START SUPPLIED MATERIAL

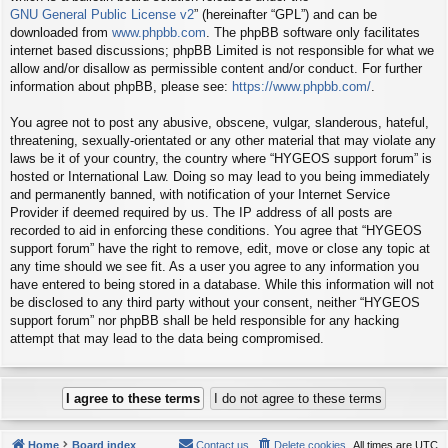
GNU General Public License v2
” (hereinafter “GPL”) and can be
downloaded from
www.phpbb.com
. The phpBB software only facilitates
internet based discussions; phpBB Limited is not responsible for what we
allow and/or disallow as permissible content and/or conduct. For further
information about phpBB, please see:
https://www.phpbb.com/
.
You agree not to post any abusive, obscene, vulgar, slanderous, hateful,
threatening, sexually-orientated or any other material that may violate any
laws be it of your country, the country where “HYGEOS support forum” is
hosted or International Law. Doing so may lead to you being immediately
and permanently banned, with notification of your Internet Service
Provider if deemed required by us. The IP address of all posts are
recorded to aid in enforcing these conditions. You agree that “HYGEOS
support forum” have the right to remove, edit, move or close any topic at
any time should we see fit. As a user you agree to any information you
have entered to being stored in a database. While this information will not
be disclosed to any third party without your consent, neither “HYGEOS
support forum” nor phpBB shall be held responsible for any hacking
attempt that may lead to the data being compromised.
Home
Board index
Contact us
Delete cookies
All times are
UTC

END SUPPLIED MATERIAL

### WHAT TO WORK ON
Please set down every record above exactly as it appears, leaving out the pictures.

### EXERCISE OUTPUT
GNU General Public License v2
” (hereinafter “GPL”) and can be
downloaded from
www.phpbb.com
. The phpBB software only facilitates
internet based discussions; phpBB Limited is not responsible for what we
allow and/or disallow as permissible content and/or conduct. For further
information about phpBB, please see:
https://www.phpbb.com/
.
You agree not to post any abusive, obscene, vulgar, slanderous, hateful,
threatening, sexually-orientated or any other material that may violate any
laws be it of your country, the country where “HYGEOS support forum” is
hosted or International Law. Doing so may lead to you being immediately
and permanently banned, with notification of your Internet Service
Provider if deemed required by us. The IP address of all posts are
recorded to aid in enforcing these conditions. You agree that “HYGEOS
support forum” have the right to remove, edit, move or close any topic at
any time should we see fit. As a user you agree to any information you
have entered to being stored in a database. While this information will not
be disclosed to any third party without your consent, neither “HYGEOS
support forum” nor phpBB shall be held responsible for any hacking
attempt that may lead to the data being compromised.
Home
Board index
Contact us
Delete cookies
All times are
UTC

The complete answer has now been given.